Word for word, the data below must be repeated in full; no picture is to be included.

-------- DATA PROVIDED --------

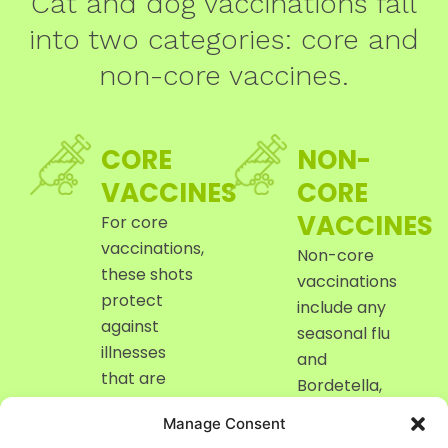
Cat and dog vaccinations fall
into two categories: core and
non-core vaccines.
CORE
NON-
VACCINES
CORE
VACCINES
For core
vaccinations,
Non-core
these shots
vaccinations
protect
include any
against
seasonal flu
illnesses
and
that are
Bordetella,
highly
as well as
Manage Consent
contagious
others that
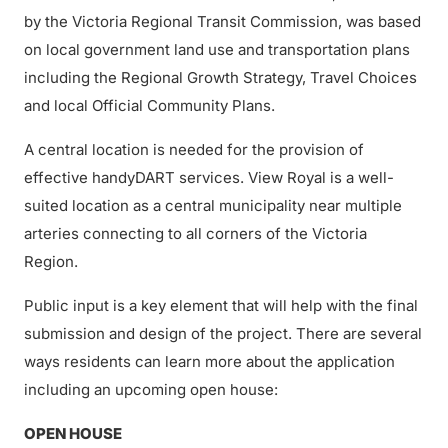
by the Victoria Regional Transit Commission, was based
on local government land use and transportation plans
including the Regional Growth Strategy, Travel Choices
and local Official Community Plans.
A central location is needed for the provision of
effective handyDART services. View Royal is a well-
suited location as a central municipality near multiple
arteries connecting to all corners of the Victoria
Region.
Public input is a key element that will help with the final
submission and design of the project. There are several
ways residents can learn more about the application
including an upcoming open house:
OPEN HOUSE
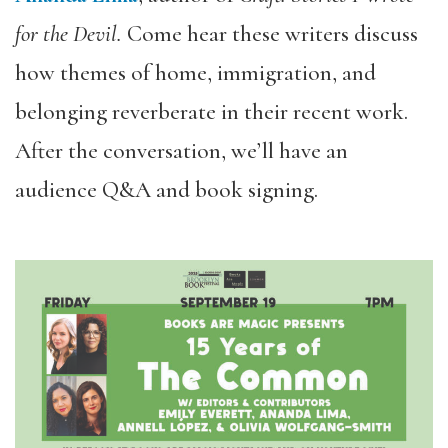
for the Devil.
Come
hear these writers discuss
how themes of home, immigration, and
belonging reverberate in their recent work.
After the conversation, we’ll have an
audience Q&A and book signing.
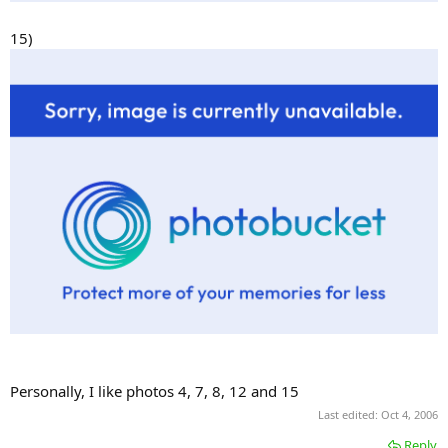
15)
Personally, I like photos 4, 7, 8, 12 and 15
Last edited:
Oct 4, 2006
Reply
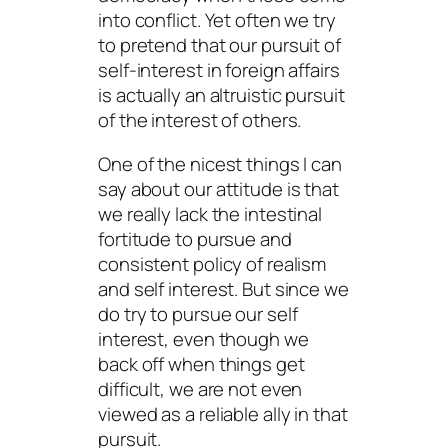
into conflict. Yet often we try
to pretend that our pursuit of
self-interest in foreign affairs
is actually an altruistic pursuit
of the interest of others.
One of the nicest things I can
say about our attitude is that
we really lack the intestinal
fortitude to pursue and
consistent policy of realism
and self interest. But since we
do try to pursue our self
interest, even though we
back off when things get
difficult, we are not even
viewed as a reliable ally in that
pursuit.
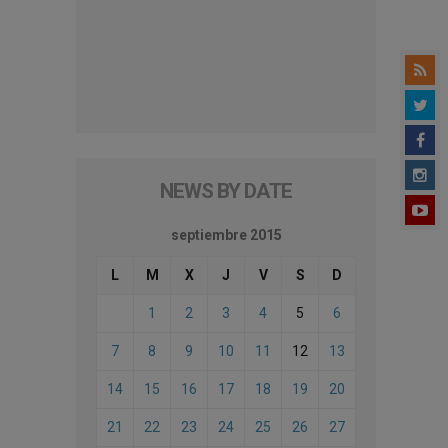
NEWS BY DATE
septiembre 2015
L
M
X
J
V
S
D
1
2
3
4
5
6
7
8
9
10
11
12
13
14
15
16
17
18
19
20
21
22
23
24
25
26
27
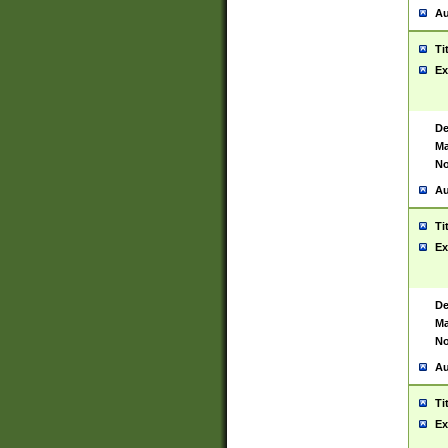
Au
Ti
Ex
De
Ma
No
Au
Ti
Ex
De
Ma
No
Au
Ti
Ex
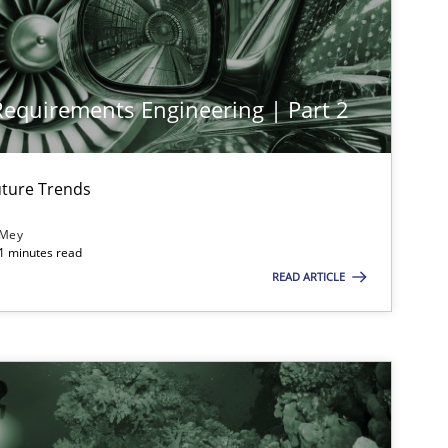
Methods
Practice
 Requirements Engineering | Part 2
Methods
Skills
ture Trends
Practice
Cross-discipline
 Mey
21 minutes read
READ ARTICLE
Practice
Methods
Opinions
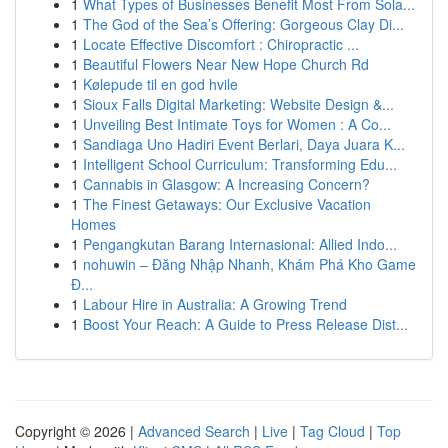
1
What Types of Businesses Benefit Most From Sola...
1
The God of the Sea’s Offering: Gorgeous Clay Di...
1
Locate Effective Discomfort : Chiropractic ...
1
Beautiful Flowers Near New Hope Church Rd
1
Kølepude til en god hvile
1
Sioux Falls Digital Marketing: Website Design &...
1
Unveiling Best Intimate Toys for Women : A Co...
1
Sandiaga Uno Hadiri Event Berlari, Daya Juara K...
1
Intelligent School Curriculum: Transforming Edu...
1
Cannabis in Glasgow: A Increasing Concern?
1
The Finest Getaways: Our Exclusive Vacation
Homes
1
Pengangkutan Barang Internasional: Allied Indo...
1
nohuwin – Đăng Nhập Nhanh, Khám Phá Kho Game
Đ...
1
Labour Hire in Australia: A Growing Trend
1
Boost Your Reach: A Guide to Press Release Dist...
Copyright © 2026 |
Advanced Search
|
Live
|
Tag Cloud
|
Top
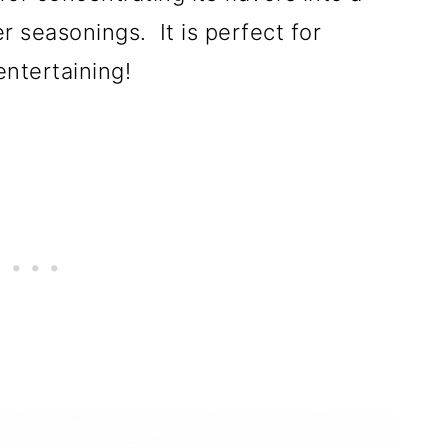
er seasonings. It is perfect for
entertaining!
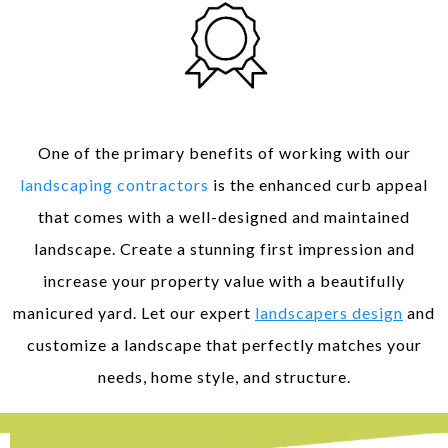
Enhanced Curb Appeal
One of the primary benefits of working with our
landscaping contractors
is the enhanced curb appeal
that comes with a well-designed and maintained
landscape. Create a stunning first impression and
increase your property value with a beautifully
manicured yard. Let our expert
landscapers design
and
customize a landscape that perfectly matches your
needs, home style, and structure.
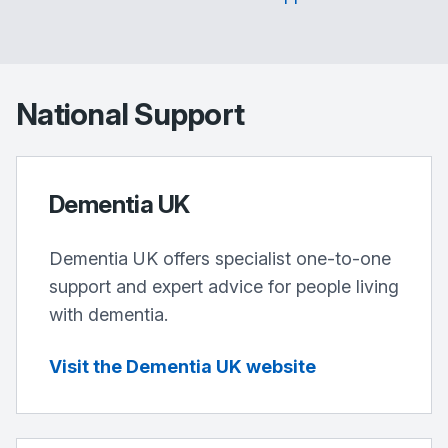
National Support
Dementia UK
Dementia UK offers specialist one-to-one
support and expert advice for people living
with dementia.
Visit the Dementia UK website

--------

OUTPUT FOR THIS TASK:
Cat and dog vaccinations fall
into two categories: core and
non-core vaccines.
CORE
NON-
VACCINES
CORE
VACCINES
For core
vaccinations,
Non-core
these shots
vaccinations
protect
include any
against
seasonal flu
illnesses
and
that are
Bordetella,
highly
as well as
Manage Consent
contagious
others that
by the Victoria Regional Transit Commission, was based
on local government land use and transportation plans
including the Regional Growth Strategy, Travel Choices
and local Official Community Plans.
A central location is needed for the provision of
effective handyDART services. View Royal is a well-
suited location as a central municipality near multiple
arteries connecting to all corners of the Victoria
Region.
Public input is a key element that will help with the final
submission and design of the project. There are several
ways residents can learn more about the application
including an upcoming open house:
OPEN HOUSE
for the Devil.
Come
hear these writers discuss
how themes of home, immigration, and
belonging reverberate in their recent work.
After the conversation, we’ll have an
audience Q&A and book signing.
15)
Personally, I like photos 4, 7, 8, 12 and 15
Last edited:
Oct 4, 2006
Reply
into conflict. Yet often we try
to pretend that our pursuit of
self-interest in foreign affairs
is actually an altruistic pursuit
of the interest of others.
One of the nicest things I can
say about our attitude is that
we really lack the intestinal
fortitude to pursue and
consistent policy of realism
and self interest. But since we
do try to pursue our self
interest, even though we
back off when things get
difficult, we are not even
viewed as a reliable ally in that
pursuit.
NEWS BY DATE
septiembre 2015
L
M
X
J
V
S
D
1
2
3
4
5
6
7
8
9
10
11
12
13
14
15
16
17
18
19
20
21
22
23
24
25
26
27
Au
Ti
Ex
De
Ma
No
Au
Ti
Ex
De
Ma
No
Au
Ti
Ex
Methods
Practice
 Requirements Engineering | Part 2
Methods
Skills
ture Trends
Practice
Cross-discipline
 Mey
21 minutes read
READ ARTICLE
Practice
Methods
Opinions
1
What Types of Businesses Benefit Most From Sola...
1
The God of the Sea’s Offering: Gorgeous Clay Di...
1
Locate Effective Discomfort : Chiropractic ...
1
Beautiful Flowers Near New Hope Church Rd
1
Kølepude til en god hvile
1
Sioux Falls Digital Marketing: Website Design &...
1
Unveiling Best Intimate Toys for Women : A Co...
1
Sandiaga Uno Hadiri Event Berlari, Daya Juara K...
1
Intelligent School Curriculum: Transforming Edu...
1
Cannabis in Glasgow: A Increasing Concern?
1
The Finest Getaways: Our Exclusive Vacation
Homes
1
Pengangkutan Barang Internasional: Allied Indo...
1
nohuwin – Đăng Nhập Nhanh, Khám Phá Kho Game
Đ...
1
Labour Hire in Australia: A Growing Trend
1
Boost Your Reach: A Guide to Press Release Dist...
Copyright © 2026 |
Advanced Search
|
Live
|
Tag Cloud
|
Top
er seasonings. It is perfect for
entertaining!
Enhanced Curb Appeal
One of the primary benefits of working with our
landscaping contractors
is the enhanced curb appeal
that comes with a well-designed and maintained
landscape. Create a stunning first impression and
increase your property value with a beautifully
manicured yard. Let our expert
landscapers design
and
customize a landscape that perfectly matches your
needs, home style, and structure.
National Support
Dementia UK
Dementia UK offers specialist one-to-one
support and expert advice for people living
with dementia.
Visit the Dementia UK website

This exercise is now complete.